And as a proof text there's this gem of a book called Song of Songs. And chapter 7 is perfect to use to underscore the point except that...well...that particular passage of God's Word is too sexy for church. Talk about conflicted.

(Inner dialogue with myself)

"This is PERFECT. Talk about God's idea of 'Boom-chicka-wow-wow.'"

"NO WAY. This is way too much for Sunday morning!"

"Dude, it's GOD'S WORD."

"Dude, there's going to be kids in the room!"

"Hmm. Good point."

So what a conflicted emotion to realize that God's Word is too sexy for His House. Strange days.

Not growing up in church and knowing anything about this unique Song of Songs book in the Bible, I clearly remember stumbling upon it for the first time. It actually arroused my libido. It is sensual poetry. Stimulating. And it's God's Word. You gotta love God.

Monday, May 12, 2008

the great Oz

Years ago when I was even more spiritually immature than I am now, my friend Jeremy gave me a copy of My Utmost for His Highest by Oswald Chambers. May 12th's devotional is a good example of why I am still in awe of what God has breathed through Mr. Chambers.
Check it out.

Monday, May 5, 2008

same, samer, samest

I'm Facebooked out--i.e. the daily "see how much our personality's alike" or "see which music we have in common" or "see which smells we both love" quizes in my in-box.

It's made me think about how Facebook is designed so that all the people who like the same things can find each other.
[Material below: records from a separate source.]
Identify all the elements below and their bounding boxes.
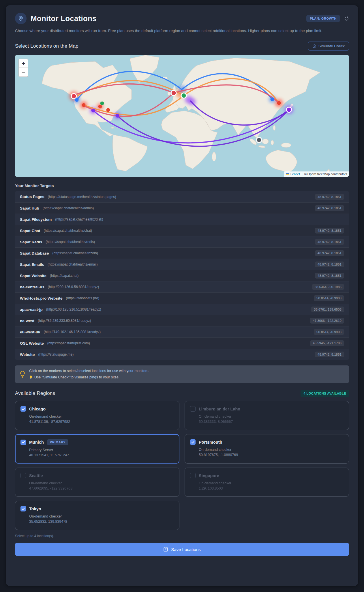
region-coords: 35.652832, 139.839478 bbox=[29, 520, 174, 524]
target-name: OSL Website bbox=[20, 341, 44, 346]
map-marker[interactable] bbox=[116, 114, 119, 118]
checkbox[interactable] bbox=[20, 506, 26, 511]
check-icon bbox=[191, 440, 195, 444]
map-marker[interactable] bbox=[82, 103, 86, 107]
target-name: na-central-us bbox=[20, 285, 44, 289]
table-row: Sapat Filesystem(https://sapat.chat/heal… bbox=[15, 214, 349, 225]
map-marker[interactable] bbox=[91, 109, 95, 113]
region-desc: On-demand checker bbox=[29, 514, 174, 518]
regions-grid: Chicago On-demand checker 41.8781136, -8… bbox=[15, 401, 349, 530]
region-name: Munich bbox=[29, 440, 44, 445]
table-row: Website(https://statuspage.me)48.9742, 8… bbox=[15, 349, 349, 360]
leaflet-link[interactable]: Leaflet bbox=[290, 172, 300, 176]
table-row: na-west(http://85.239.233.60:8081/readyz… bbox=[15, 315, 349, 326]
target-url: (https://sapat.chat/healthz/db) bbox=[52, 251, 315, 255]
zoom-out-button[interactable]: − bbox=[19, 68, 28, 76]
checkbox[interactable] bbox=[190, 406, 196, 412]
table-row: Sapat Redis(https://sapat.chat/healthz/r… bbox=[15, 236, 349, 247]
target-url: (https://sapat.chat) bbox=[50, 274, 315, 278]
target-coords-badge: 48.9742, 8.1851 bbox=[315, 228, 344, 234]
map-marker[interactable] bbox=[286, 107, 292, 112]
region-desc: On-demand checker bbox=[29, 414, 174, 419]
table-row: apac-east-jp(http://103.125.216.51:8081/… bbox=[15, 304, 349, 315]
map-marker[interactable] bbox=[75, 98, 79, 102]
map-marker[interactable] bbox=[181, 93, 186, 98]
target-url: (http://85.239.233.60:8081/readyz) bbox=[38, 319, 310, 323]
bulb-emoji-icon bbox=[29, 375, 33, 380]
target-name: Sapat Hub bbox=[20, 206, 39, 210]
target-name: na-west bbox=[20, 319, 34, 323]
table-row: Sapat Chat(https://sapat.chat/healthz/ch… bbox=[15, 225, 349, 236]
target-coords-badge: 48.9742, 8.1851 bbox=[315, 205, 344, 211]
region-card-seattle[interactable]: Seattle On-demand checker 47.6062095, -1… bbox=[15, 468, 179, 497]
lightbulb-icon bbox=[20, 371, 25, 378]
region-card-chicago[interactable]: Chicago On-demand checker 41.8781136, -8… bbox=[15, 401, 179, 430]
target-coords-badge: 38.6364, -90.1985 bbox=[312, 284, 344, 290]
target-name: WhoHosts.pro Website bbox=[20, 296, 63, 300]
target-name: Sapat Emails bbox=[20, 262, 44, 267]
map-marker[interactable] bbox=[171, 90, 176, 96]
map-marker[interactable] bbox=[98, 105, 102, 109]
region-card-singapore[interactable]: Singapore On-demand checker 1.29, 103.85… bbox=[185, 468, 349, 497]
zoom-in-button[interactable]: + bbox=[19, 59, 28, 68]
map-marker[interactable] bbox=[277, 101, 281, 105]
region-name: Portsmouth bbox=[199, 440, 222, 445]
location-pin-icon bbox=[15, 13, 27, 24]
target-url: (http://103.125.216.51:8081/readyz) bbox=[46, 307, 311, 311]
simulate-check-button[interactable]: Simulate Check bbox=[308, 42, 349, 51]
table-row: WhoHosts.pro Website(https://whohosts.pr… bbox=[15, 292, 349, 304]
table-row: Sapat Database(https://sapat.chat/health… bbox=[15, 247, 349, 259]
checkbox[interactable] bbox=[190, 473, 196, 478]
table-row: Šapat Website(https://sapat.chat)48.9742… bbox=[15, 270, 349, 281]
region-name: Limburg an der Lahn bbox=[199, 407, 240, 411]
refresh-button[interactable] bbox=[344, 16, 349, 21]
table-row: Sapat Emails(https://sapat.chat/healthz/… bbox=[15, 259, 349, 270]
target-url: (https://openstartuplist.com) bbox=[47, 341, 310, 345]
map-canvas[interactable] bbox=[15, 55, 349, 177]
region-coords: 41.8781136, -87.6297982 bbox=[29, 420, 174, 424]
checkbox[interactable] bbox=[20, 440, 26, 445]
target-name: Sapat Filesystem bbox=[20, 217, 52, 222]
map-marker[interactable] bbox=[106, 108, 110, 112]
region-card-limburg[interactable]: Limburg an der Lahn On-demand checker 50… bbox=[185, 401, 349, 430]
region-card-tokyo[interactable]: Tokyo On-demand checker 35.652832, 139.8… bbox=[15, 501, 179, 530]
checkbox[interactable] bbox=[20, 473, 26, 478]
target-coords-badge: 35.6761, 139.6503 bbox=[311, 307, 344, 312]
region-coords: 50.383333, 8.066667 bbox=[199, 420, 344, 424]
map-marker[interactable] bbox=[71, 94, 76, 99]
target-coords-badge: 48.9742, 8.1851 bbox=[315, 239, 344, 245]
map-marker[interactable] bbox=[100, 102, 104, 105]
map-marker[interactable] bbox=[271, 98, 274, 101]
target-name: Website bbox=[20, 352, 35, 357]
map-marker[interactable] bbox=[256, 137, 262, 143]
world-map[interactable]: + − Leaflet | © OpenStreetMap contributo… bbox=[15, 55, 349, 177]
map-attribution: Leaflet | © OpenStreetMap contributors bbox=[284, 171, 349, 177]
targets-heading: Your Monitor Targets bbox=[15, 184, 349, 188]
monitor-locations-panel: Monitor Locations PLAN: GROWTH Choose wh… bbox=[6, 5, 358, 586]
tip-box: Click on the markers to select/deselect … bbox=[15, 365, 349, 383]
target-url: (https://statuspage.me/healthz/status-pa… bbox=[48, 195, 315, 199]
target-coords-badge: 48.9742, 8.1851 bbox=[315, 352, 344, 357]
region-card-munich[interactable]: Munich PRIMARY Primary Server 48.1371541… bbox=[15, 434, 179, 464]
map-zoom-control[interactable]: + − bbox=[18, 59, 28, 77]
region-card-portsmouth[interactable]: Portsmouth On-demand checker 50.8197675,… bbox=[185, 434, 349, 464]
target-coords-badge: 48.9742, 8.1851 bbox=[315, 250, 344, 256]
target-name: Status Pages bbox=[20, 195, 44, 199]
play-circle-icon bbox=[312, 44, 316, 48]
checkbox[interactable] bbox=[190, 439, 196, 445]
save-locations-button[interactable]: Save Locations bbox=[15, 543, 349, 556]
ukraine-flag-icon bbox=[286, 173, 289, 175]
primary-badge: PRIMARY bbox=[47, 439, 69, 445]
save-icon bbox=[163, 547, 168, 552]
region-name: Seattle bbox=[29, 473, 43, 478]
target-url: (https://sapat.chat/healthz/disk) bbox=[55, 217, 339, 221]
selection-limit-note: Select up to 4 location(s). bbox=[15, 534, 349, 538]
target-url: (http://209.126.0.56:8081/readyz) bbox=[48, 285, 312, 289]
region-desc: On-demand checker bbox=[199, 414, 344, 419]
page-description: Choose where your distributed monitors w… bbox=[15, 28, 347, 34]
region-name: Chicago bbox=[29, 407, 46, 411]
checkbox[interactable] bbox=[20, 406, 26, 412]
region-coords: 48.1371541, 11.5761247 bbox=[29, 453, 174, 457]
target-coords-badge: 50.8514, -0.9903 bbox=[314, 329, 344, 335]
map-section-heading: Select Locations on the Map bbox=[15, 43, 78, 49]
And that's great...or maybe it is...and maybe it isn't.

It seems even though the word "diversity" gets thrown around a lot in the culture, we're really into people who dig what we're into. And we're really into slamming things and people we're not into--or perhaps trying to set them straight.

It feels very me-centric with a bit of and I don't care about stuff they like mixed in. If the '70s was the Me Decade maybe the '00s are the Me plus everthing I think about my stuff justified in my blog decade. (See how this very blog proves my very me-centric point?)
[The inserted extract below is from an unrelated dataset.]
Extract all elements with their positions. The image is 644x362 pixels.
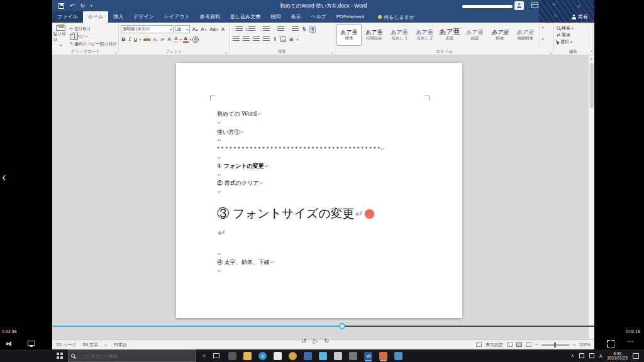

I'm sensing that open-mindedness is a rare fruit. It feels like our minds are open just enough to hear another's position; then it closes and launches into why you should come over to my side. And "my side" can be political (oy), musical, religious, fashion---everything. Because we have opinions about it all, baby.
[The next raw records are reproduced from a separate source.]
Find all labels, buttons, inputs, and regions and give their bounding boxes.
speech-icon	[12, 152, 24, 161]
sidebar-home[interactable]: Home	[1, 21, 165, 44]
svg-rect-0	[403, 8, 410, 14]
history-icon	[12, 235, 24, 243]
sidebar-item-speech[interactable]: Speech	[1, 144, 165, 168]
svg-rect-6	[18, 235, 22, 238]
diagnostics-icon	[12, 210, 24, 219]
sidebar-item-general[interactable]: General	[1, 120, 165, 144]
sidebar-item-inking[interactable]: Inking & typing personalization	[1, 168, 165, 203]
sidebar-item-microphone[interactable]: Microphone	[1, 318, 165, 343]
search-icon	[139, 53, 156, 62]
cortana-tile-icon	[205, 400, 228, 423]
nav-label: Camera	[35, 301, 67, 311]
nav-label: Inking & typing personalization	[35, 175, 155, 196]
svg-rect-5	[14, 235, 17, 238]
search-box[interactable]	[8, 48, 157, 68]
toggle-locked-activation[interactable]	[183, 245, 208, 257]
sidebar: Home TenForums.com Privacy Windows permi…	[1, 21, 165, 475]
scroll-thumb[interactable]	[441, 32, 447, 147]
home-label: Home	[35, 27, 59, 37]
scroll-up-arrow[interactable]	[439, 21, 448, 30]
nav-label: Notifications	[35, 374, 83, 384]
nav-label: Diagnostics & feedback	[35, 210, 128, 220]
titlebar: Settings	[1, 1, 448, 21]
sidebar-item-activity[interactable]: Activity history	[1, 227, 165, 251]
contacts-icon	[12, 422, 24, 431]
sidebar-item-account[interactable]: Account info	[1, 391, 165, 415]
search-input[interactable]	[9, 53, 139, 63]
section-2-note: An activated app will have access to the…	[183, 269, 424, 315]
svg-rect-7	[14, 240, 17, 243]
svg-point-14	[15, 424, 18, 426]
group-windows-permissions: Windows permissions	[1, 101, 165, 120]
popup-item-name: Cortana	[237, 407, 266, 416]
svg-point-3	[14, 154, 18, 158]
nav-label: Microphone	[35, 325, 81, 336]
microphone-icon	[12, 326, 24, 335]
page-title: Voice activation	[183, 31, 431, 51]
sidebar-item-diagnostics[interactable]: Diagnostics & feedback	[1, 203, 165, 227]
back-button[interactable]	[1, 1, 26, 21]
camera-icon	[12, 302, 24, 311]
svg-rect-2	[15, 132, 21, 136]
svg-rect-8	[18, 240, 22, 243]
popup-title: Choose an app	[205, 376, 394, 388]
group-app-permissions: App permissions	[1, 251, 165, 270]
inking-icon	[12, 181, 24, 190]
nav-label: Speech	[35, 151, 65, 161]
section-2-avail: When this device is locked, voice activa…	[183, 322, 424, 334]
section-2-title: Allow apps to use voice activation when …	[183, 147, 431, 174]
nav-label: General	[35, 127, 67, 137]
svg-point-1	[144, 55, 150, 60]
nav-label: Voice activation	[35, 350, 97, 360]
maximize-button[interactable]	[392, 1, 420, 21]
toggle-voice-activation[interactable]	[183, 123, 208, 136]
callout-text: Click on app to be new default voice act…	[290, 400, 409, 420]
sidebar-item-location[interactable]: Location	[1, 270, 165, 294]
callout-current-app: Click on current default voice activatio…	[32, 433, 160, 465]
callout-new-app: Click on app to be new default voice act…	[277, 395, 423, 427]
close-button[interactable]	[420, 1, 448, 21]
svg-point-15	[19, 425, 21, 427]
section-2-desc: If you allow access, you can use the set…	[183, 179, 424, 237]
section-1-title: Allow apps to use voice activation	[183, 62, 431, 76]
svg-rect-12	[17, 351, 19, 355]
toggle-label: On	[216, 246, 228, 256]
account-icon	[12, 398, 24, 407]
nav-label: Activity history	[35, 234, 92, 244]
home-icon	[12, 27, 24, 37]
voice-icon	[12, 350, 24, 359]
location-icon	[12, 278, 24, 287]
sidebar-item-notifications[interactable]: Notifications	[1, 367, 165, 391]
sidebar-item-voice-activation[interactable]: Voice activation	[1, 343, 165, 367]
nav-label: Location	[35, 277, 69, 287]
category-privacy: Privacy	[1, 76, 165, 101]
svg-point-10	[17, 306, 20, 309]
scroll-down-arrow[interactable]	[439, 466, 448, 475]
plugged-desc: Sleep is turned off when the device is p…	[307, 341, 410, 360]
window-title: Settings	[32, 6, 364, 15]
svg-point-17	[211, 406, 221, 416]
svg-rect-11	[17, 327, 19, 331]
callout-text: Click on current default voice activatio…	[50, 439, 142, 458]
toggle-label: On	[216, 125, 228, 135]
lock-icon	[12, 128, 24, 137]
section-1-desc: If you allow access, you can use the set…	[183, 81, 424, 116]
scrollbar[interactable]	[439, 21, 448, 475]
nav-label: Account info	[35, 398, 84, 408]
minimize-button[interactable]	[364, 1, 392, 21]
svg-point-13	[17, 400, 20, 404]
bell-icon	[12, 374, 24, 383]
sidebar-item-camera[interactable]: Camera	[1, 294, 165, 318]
I'm caught here without any conclusion...feeling indicted by my own post...examing my own motives... and strong opinions.

Perhaps to be continued...(but I won't be Twittering about it. As if the minutia of my day captivates you...)

Saturday, May 3, 2008

Praying & Plowing

“Praying is good, but praying doesn’t plow the field.” -Amish saying.

Last week I did the message in our church and used that saying. I jokingly said, “It’s my new life verse.” A week later it may not be a joke. I think for everything that’s off-course in my life and in my church—this phrase hits between the eyes.

I just started in on Pop Goes the Church and Tim Stevens mentioned how most churches pray about evangelism but that’s about it. And I thought, “…Praying doesn’t plow the field.”

In our church we’re underdeveloped in helping people mature in their faith and in reaching out to people in need outside our stylish walls. “…Praying doesn’t plow the field.”

I’m unhappy with my weight and habits. “…Praying doesn’t plow the field.”

And the flipside is true. For everything that’s right in my life, family and church, there’s been plowing.

Our church is a great place to bring people who don’t go to church. “We’ve plowed the field.”

Our church staff is authentic; sometimes painfully so. “We’ve plowed the field.”

I love Sandra—she’s an unbelievable wife. “We’ve plowed the field.” (That’s supposed to read as a “G” rated metaphor, Monty.)

Aside from physically, I’m pretty happy with who & where I am. “I’ve plowed the field.” Boy, have I plowed a lot of manure...

And there’s the first part of the saying, “Praying is good.” Anyone disagree? But there are days when we wrongly think it’s easier to plow. Maybe it’s the tangibility of plowing vs. the mystery of praying.

We’re working on a strategic plan with a team at our church. This is a new process for us. We’re moving in the dark. I just ordered a book on strategic planning from Amazon. I think collectively we’re plowing more than praying.

I think the key to, “Praying is good, but praying doesn’t plow the field,” is embracing how much God wants to be in it. I feel He wants to be in the first part all the time. Everyday. Everything. Every challenge. Every great thing. Everything.

And I feel He doesn’t want us to plow alone. When I picture myself with my hands on a plow (huge stretch---I’m a city boy with uncalloused hands), I think the right image is God’s bigger, stronger hands on top of mine, His taller stature shadowing me, and He’s not sweating.

It’s easy to ignore the relationship of plowing—to feel alone in the grinding out of life and our job—even a church job. Why do I ignorantly think of work as a solo task, while relating with God summons images of me in a quiet room alone.

My best memories of times with my kids are not pictures of sitting in the living room talking. They’ve been in the context of doing—“plowing the field.” So why do I think God and me should be so different?

“Praying is good, but praying doesn’t plow the field.”